** Available records follows **

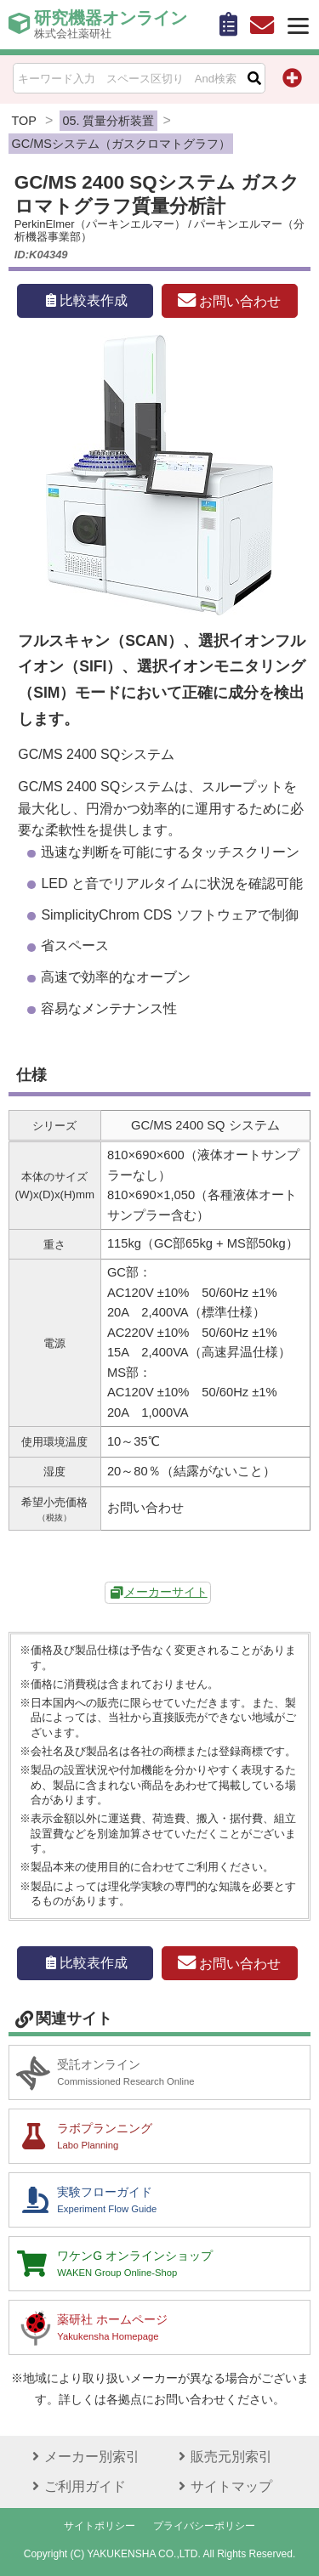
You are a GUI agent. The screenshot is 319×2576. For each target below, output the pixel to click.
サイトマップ (223, 2486)
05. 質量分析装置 (108, 120)
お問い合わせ (229, 301)
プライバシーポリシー (204, 2526)
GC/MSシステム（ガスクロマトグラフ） (121, 143)
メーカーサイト (166, 1592)
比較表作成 (85, 300)
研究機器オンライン (110, 24)
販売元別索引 (223, 2456)
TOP (24, 120)
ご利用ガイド (76, 2486)
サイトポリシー (99, 2526)
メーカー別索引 (83, 2456)
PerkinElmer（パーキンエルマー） (99, 224)
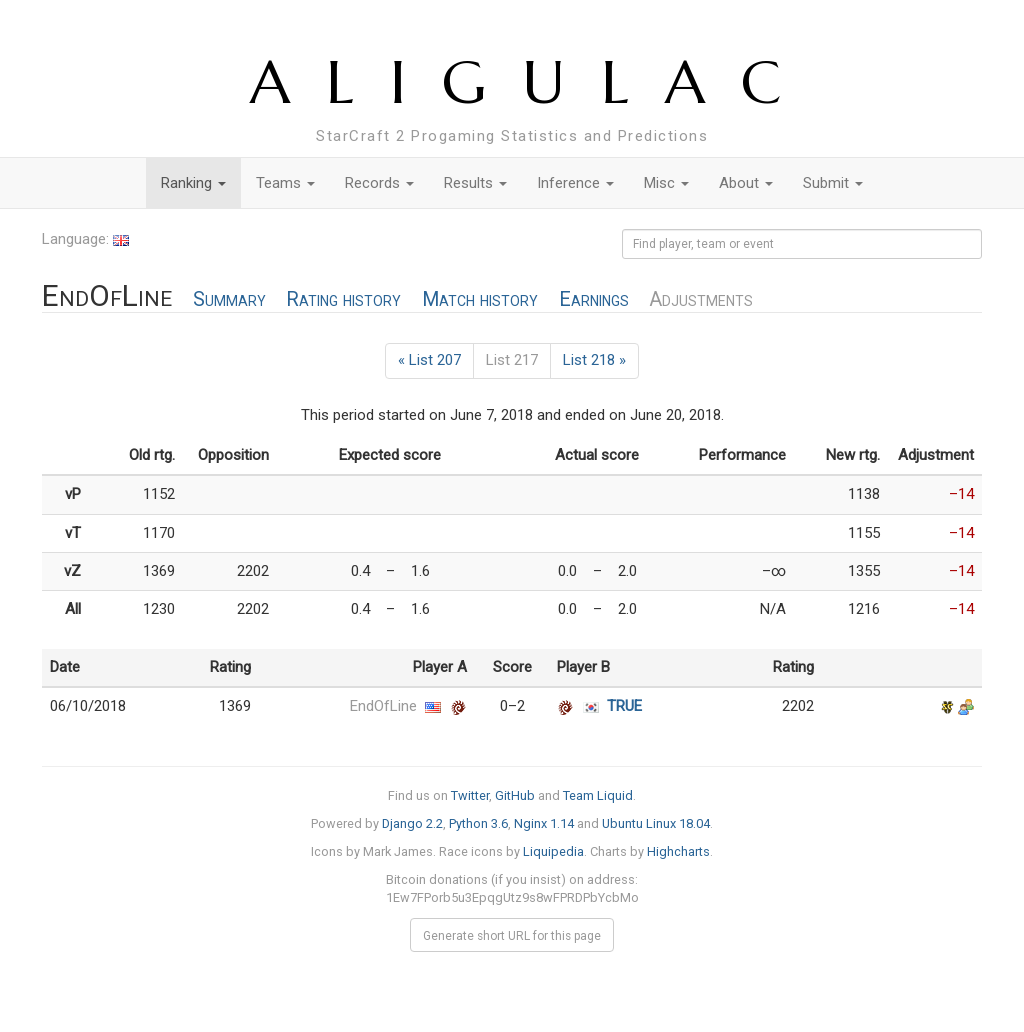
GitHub (515, 795)
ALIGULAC (533, 82)
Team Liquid (598, 795)
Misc (666, 183)
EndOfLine (383, 706)
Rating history (343, 299)
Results (475, 183)
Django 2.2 (412, 823)
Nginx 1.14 (544, 823)
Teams (285, 183)
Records (379, 183)
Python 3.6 (478, 823)
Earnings (594, 299)
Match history (480, 299)
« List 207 (429, 360)
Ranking (193, 183)
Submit (833, 183)
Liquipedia (553, 851)
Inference (575, 183)
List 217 (512, 360)
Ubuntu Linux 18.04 (656, 823)
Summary (229, 299)
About (746, 183)
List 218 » (594, 360)
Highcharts (678, 851)
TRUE (624, 706)
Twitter (470, 795)
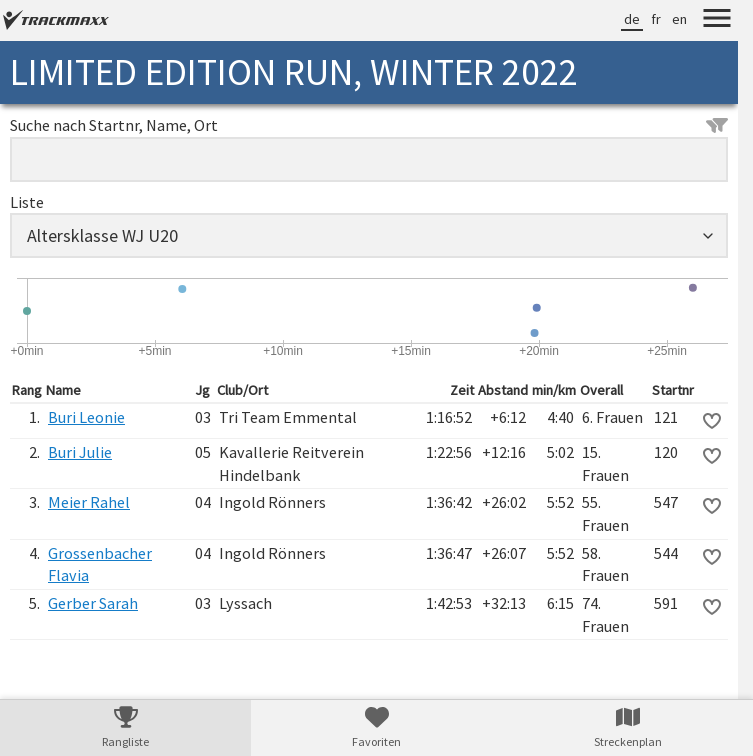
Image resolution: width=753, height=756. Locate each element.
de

** End of Available records **

> **Problem description**
Leave the pictures out and return the rest of the material exactly.

> **Response for this exercise**
You are a GUI agent. The screenshot is 319×2576. For each target below, output the pixel to click.
サイトマップ (223, 2486)
05. 質量分析装置 (108, 120)
お問い合わせ (229, 301)
プライバシーポリシー (204, 2526)
GC/MSシステム（ガスクロマトグラフ） (121, 143)
メーカーサイト (166, 1592)
比較表作成 (85, 300)
研究機器オンライン (110, 24)
販売元別索引 (223, 2456)
TOP (24, 120)
ご利用ガイド (76, 2486)
サイトポリシー (99, 2526)
メーカー別索引 (83, 2456)
PerkinElmer（パーキンエルマー） (99, 224)
GitHub (515, 795)
ALIGULAC (533, 82)
Team Liquid (598, 795)
Misc (666, 183)
EndOfLine (383, 706)
Rating history (343, 299)
Results (475, 183)
Django 2.2 (412, 823)
Nginx 1.14 (544, 823)
Teams (285, 183)
Records (379, 183)
Python 3.6 (478, 823)
Earnings (594, 299)
Match history (480, 299)
« List 207 (429, 360)
Ranking (193, 183)
Submit (833, 183)
Liquipedia (553, 851)
Inference (575, 183)
List 217 (512, 360)
Ubuntu Linux 18.04 (656, 823)
Summary (229, 299)
About (746, 183)
List 218 » (594, 360)
Highcharts (678, 851)
TRUE (624, 706)
Twitter (470, 795)
Image resolution: width=753, height=756. Locate each element.
de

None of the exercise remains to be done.